08/09/2025

A Lodge with History:

Deep in the Amazon, where winding rivers and towering trees whisper stories older than memory, stands Inkaterra Hacienda Concepción —a house with its own story to tell.

In the 1950s, a Spanish doctor named Arturo Gonzáles del Río arrived in these remote lands. Saved from illness by the wisdom of a native community, he sought to give back to the Amazon. His gift was a boat —the ship Perú— reborn as the Fitzcarrald, a floating hospital that carried hope and healthcare along the banks of the Madre de Dios River.

Fitzcarrald at Inkaterra Hacienda Concepción

Years later, he built a grand house among cacao and rubber plantations, naming it Concepción in honor of his wife. For a time it welcomed communities and missionaries, until silence fell after his passing in 1960.

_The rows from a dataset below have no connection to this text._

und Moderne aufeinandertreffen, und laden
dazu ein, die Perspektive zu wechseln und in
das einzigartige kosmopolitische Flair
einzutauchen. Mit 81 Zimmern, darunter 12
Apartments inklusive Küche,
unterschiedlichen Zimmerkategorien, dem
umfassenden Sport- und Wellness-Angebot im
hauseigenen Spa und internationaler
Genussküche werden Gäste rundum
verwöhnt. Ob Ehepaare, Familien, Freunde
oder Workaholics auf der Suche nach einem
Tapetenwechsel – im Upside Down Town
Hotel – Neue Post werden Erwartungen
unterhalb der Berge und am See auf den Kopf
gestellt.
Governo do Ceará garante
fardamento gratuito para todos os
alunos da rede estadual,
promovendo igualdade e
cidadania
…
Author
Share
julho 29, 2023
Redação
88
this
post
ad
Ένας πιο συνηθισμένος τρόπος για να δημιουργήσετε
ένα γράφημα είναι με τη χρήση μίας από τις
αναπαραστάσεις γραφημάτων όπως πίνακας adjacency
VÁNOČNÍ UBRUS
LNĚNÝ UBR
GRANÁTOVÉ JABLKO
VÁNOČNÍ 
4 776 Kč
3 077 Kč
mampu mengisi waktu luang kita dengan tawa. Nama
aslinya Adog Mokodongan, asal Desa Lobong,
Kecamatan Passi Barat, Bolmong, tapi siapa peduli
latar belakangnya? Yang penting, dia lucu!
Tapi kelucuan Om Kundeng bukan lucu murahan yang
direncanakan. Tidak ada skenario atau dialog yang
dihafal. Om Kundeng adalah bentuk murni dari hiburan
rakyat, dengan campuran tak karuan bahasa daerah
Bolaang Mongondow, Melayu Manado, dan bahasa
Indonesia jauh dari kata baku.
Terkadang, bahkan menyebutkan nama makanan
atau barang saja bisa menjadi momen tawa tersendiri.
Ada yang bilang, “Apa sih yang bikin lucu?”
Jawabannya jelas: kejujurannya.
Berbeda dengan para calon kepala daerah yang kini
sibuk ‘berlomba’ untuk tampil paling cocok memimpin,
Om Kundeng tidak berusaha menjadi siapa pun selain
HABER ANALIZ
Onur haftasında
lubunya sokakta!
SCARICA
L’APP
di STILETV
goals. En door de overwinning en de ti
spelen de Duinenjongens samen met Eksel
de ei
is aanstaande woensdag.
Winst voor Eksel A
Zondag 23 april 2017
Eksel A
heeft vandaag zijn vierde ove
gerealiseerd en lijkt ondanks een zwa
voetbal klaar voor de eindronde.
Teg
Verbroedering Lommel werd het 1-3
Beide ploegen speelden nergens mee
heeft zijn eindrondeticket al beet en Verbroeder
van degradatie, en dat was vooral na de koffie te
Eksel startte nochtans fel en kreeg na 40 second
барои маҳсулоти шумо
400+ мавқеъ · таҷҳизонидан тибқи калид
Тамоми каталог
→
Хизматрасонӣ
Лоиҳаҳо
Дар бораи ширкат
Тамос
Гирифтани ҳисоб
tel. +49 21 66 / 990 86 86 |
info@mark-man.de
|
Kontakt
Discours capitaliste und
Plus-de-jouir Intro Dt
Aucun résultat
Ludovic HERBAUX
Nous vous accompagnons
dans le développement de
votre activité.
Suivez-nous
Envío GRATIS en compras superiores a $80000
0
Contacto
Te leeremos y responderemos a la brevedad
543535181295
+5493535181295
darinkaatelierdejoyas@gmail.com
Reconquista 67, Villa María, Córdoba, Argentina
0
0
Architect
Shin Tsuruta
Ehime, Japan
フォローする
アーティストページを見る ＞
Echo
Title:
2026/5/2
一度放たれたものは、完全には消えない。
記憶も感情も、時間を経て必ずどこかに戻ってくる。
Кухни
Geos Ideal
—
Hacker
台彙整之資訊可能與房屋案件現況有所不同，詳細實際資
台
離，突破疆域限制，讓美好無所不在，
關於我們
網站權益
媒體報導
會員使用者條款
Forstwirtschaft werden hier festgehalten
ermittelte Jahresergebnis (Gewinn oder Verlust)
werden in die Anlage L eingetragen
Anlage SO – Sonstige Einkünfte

That silence was broken in 1975, when José Koechlin, founder of Inkaterra, acquired the property. With a vision ahead of his time, he transformed Fundo Concepción into a scientific research station and an environmental education center, sustained by the income generated from tourism. Here, pioneering research in the Peruvian Amazon began.

In 2010, the house awoke once more as Inkaterra Hacienda Concepción, an intimate lodge embraced by lush rainforest. The inauguration was marked by an unforgettable milestone: Mick Jagger and his family were the first guests during a visit that included Cusco, Machu Picchu, and Madre de Dios. The legendary Rolling Stones singer returned to landscapes he had once explored decades earlier, during the filming of Fitzcarraldo, Werner Herzog’s cult masterpiece that immortalized the Peruvian Amazon in world cinema.

Mick Jagger during his participation in the filming of Fitzcarraldo (Werner Herzog, 1982).

Today, Inkaterra Hacienda Concepción is more than a lodge: it is a living memory of gratitude, knowledge, and conservation —a lodge with a unique story, deep in the heart of the Peruvian Amazon.